House Bill 1927 would eliminate the requirement for Texas citizens to acquire a permit to carry handguns if they’re not prohibited by state or federal law from owning a firearm.
The measure, already passed by the Texas House last week, now heads to a conference committee for the two chambers to debate amendments and settle differences until the House and Senate versions are identical. The bill will then go to Governor Greg Abbott’s desk for his final signature.
Current Texas law stipulates that Texans must be licensed to carry a handgun, whether openly or concealed. To obtain a permit, applicants must be fingerprinted, attend multiple hours of training, prove they are 21 years old, and pass a written exam and a shooting safety and proficiency test.
Supporters of the bill say its passage is long overdue, and that Texas should follow the model of several other states, such as Idaho and Arizona, to enact “constitutional carry” legislation.

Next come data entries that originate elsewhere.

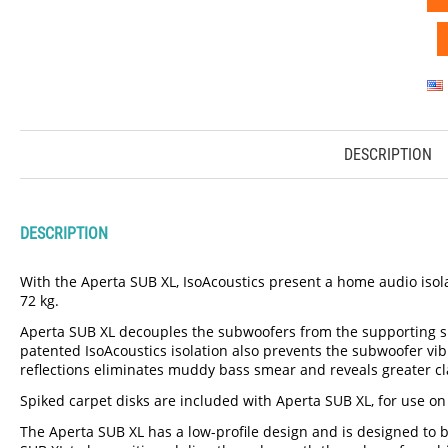
DESCRIPTION
DESCRIPTION
With the Aperta SUB XL, IsoAcoustics present a home audio isolat
72 kg.
Aperta SUB XL decouples the subwoofers from the supporting sur
patented IsoAcoustics isolation also prevents the subwoofer v
reflections eliminates muddy bass smear and reveals greater cla
Spiked carpet disks are included with Aperta SUB XL, for use on
The Aperta SUB XL has a low-profile design and is designed to be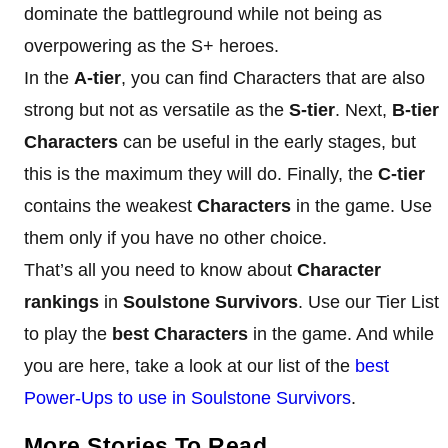
dominate the battleground while not being as
overpowering as the S+ heroes.
In the
A-tier
, you can find Characters that are also
strong but not as versatile as the
S-tier
. Next,
B-tier
Characters
can be useful in the early stages, but
this is the maximum they will do. Finally, the
C-tier
contains the weakest
Characters
in the game. Use
them only if you have no other choice.
That’s all you need to know about
Character
rankings
in
Soulstone Survivors
. Use our Tier List
to play the
best Characters
in the game. And while
you are here, take a look at our list of the
best
Power-Ups to use in Soulstone Survivors
.
More Stories To Read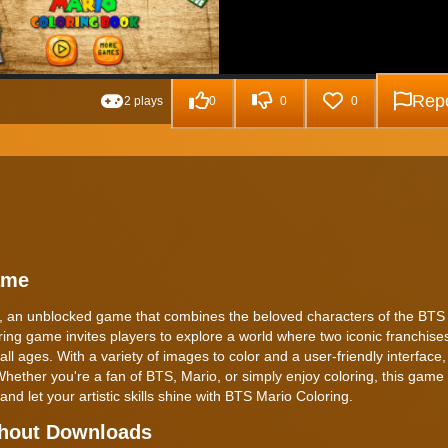
Repo
2 plays
0
0
0
ame
g, an unblocked game that combines the beloved characters of the BTS
ring game invites players to explore a world where two iconic franchises
ll ages. With a variety of images to color and a user-friendly interface
Whether you're a fan of BTS, Mario, or simply enjoy coloring, this game 
 and let your artistic skills shine with BTS Mario Coloring.
thout Downloads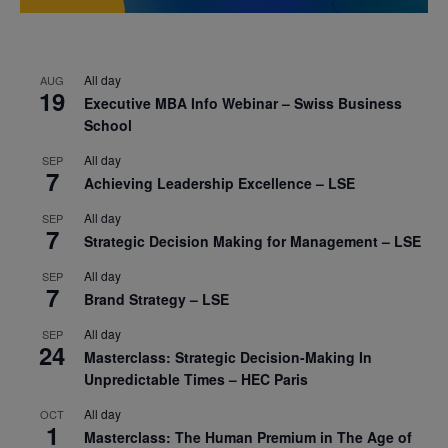
All day
AUG
19
Executive MBA Info Webinar – Swiss Business
School
All day
SEP
7
Achieving Leadership Excellence – LSE
All day
SEP
7
Strategic Decision Making for Management – LSE
All day
SEP
7
Brand Strategy – LSE
All day
SEP
24
Masterclass: Strategic Decision-Making In
Unpredictable Times – HEC Paris
All day
OCT
1
Masterclass: The Human Premium in The Age of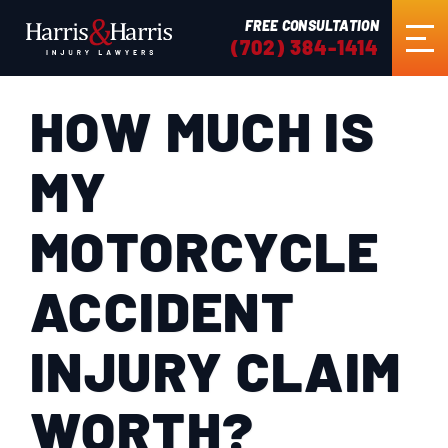
FREE CONSULTATION
(702) 384-1414
HOW MUCH IS
HOME
MY
ABOUT US
MOTORCYCLE
PRACTICE AREAS
ACCIDENT
RESULTS
INJURY CLAIM
TESTIMONIALS
WORTH?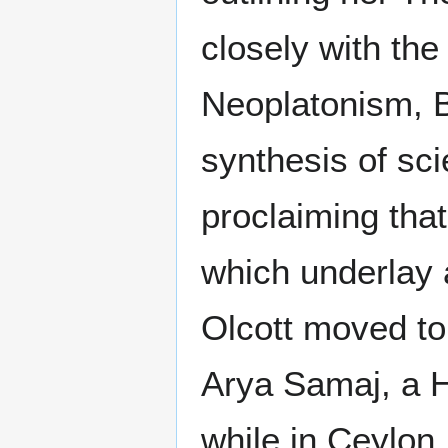
closely with th
Neoplatonism, 
synthesis of sci
proclaiming tha
which underlay a
Olcott moved to 
Arya Samaj, a 
while in Ceylon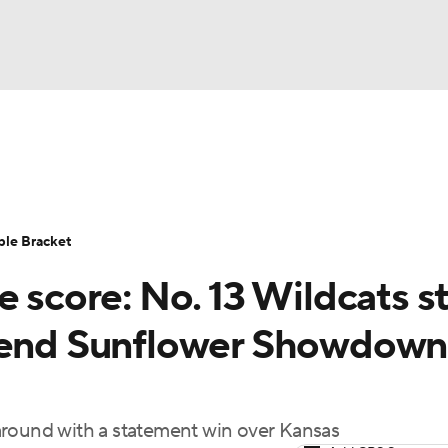
UFC
urnament
Bracket Games
Men's Live Bracket
HL
cket
Standings
Rankings
Stats
Teams
Players
ble Bracket
CAR
e score: No. 13 Wildcats s
BA Draft
Prospect Rankings
2026 Top Recruits
ympics
, end Sunflower Showdown
ege Shop
MLV
around with a statement win over Kansas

“This bill, to me, is a restoration of the belief in and trust of our citizens,” said Republican state senator Charles Schwertner. “We cannot allow another session to come and go where we pay lip service for the Second Amendment by failing to fully restore and protect the rights of citizens granted by the Constitution.”
Opponents fear that revoking the licensing requirement will impede law-enforcement efforts and allow people to carry handguns without background checks and with insufficient training. Gun-control advocates have come out against the bill, citing concerns about spikes in gun violence in Texas in recent years.
“This will be the first time . . . that we will not look to training or background checks or law enforcement or the authorities to know who they are dealing with,” said Democratic state senator John Whitmire. He added that permitless carry is a “huge departure from where we’ve been before.”